Extracted records:
--- START ---
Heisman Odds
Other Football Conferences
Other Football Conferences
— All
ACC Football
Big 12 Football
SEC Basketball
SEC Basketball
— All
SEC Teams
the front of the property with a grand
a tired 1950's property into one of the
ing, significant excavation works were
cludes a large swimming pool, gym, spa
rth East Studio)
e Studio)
--- END ---
--- START ---
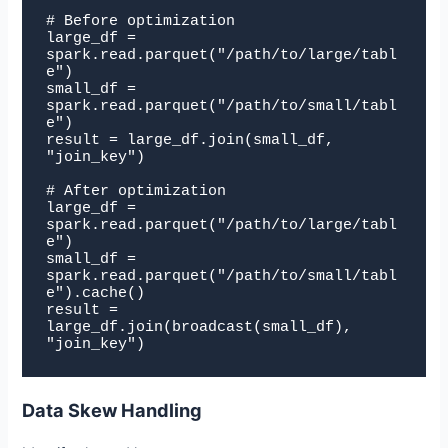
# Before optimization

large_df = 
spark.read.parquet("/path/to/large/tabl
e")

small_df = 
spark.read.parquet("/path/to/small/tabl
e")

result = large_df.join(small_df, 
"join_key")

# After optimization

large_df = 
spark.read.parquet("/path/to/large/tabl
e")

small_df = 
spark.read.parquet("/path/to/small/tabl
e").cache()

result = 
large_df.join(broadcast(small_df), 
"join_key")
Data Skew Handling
--- END ---
Task objective:
From the listing above, copy all lines holding the word "property".

Task response:
the front of the property with a grand
a tired 1950's property into one of the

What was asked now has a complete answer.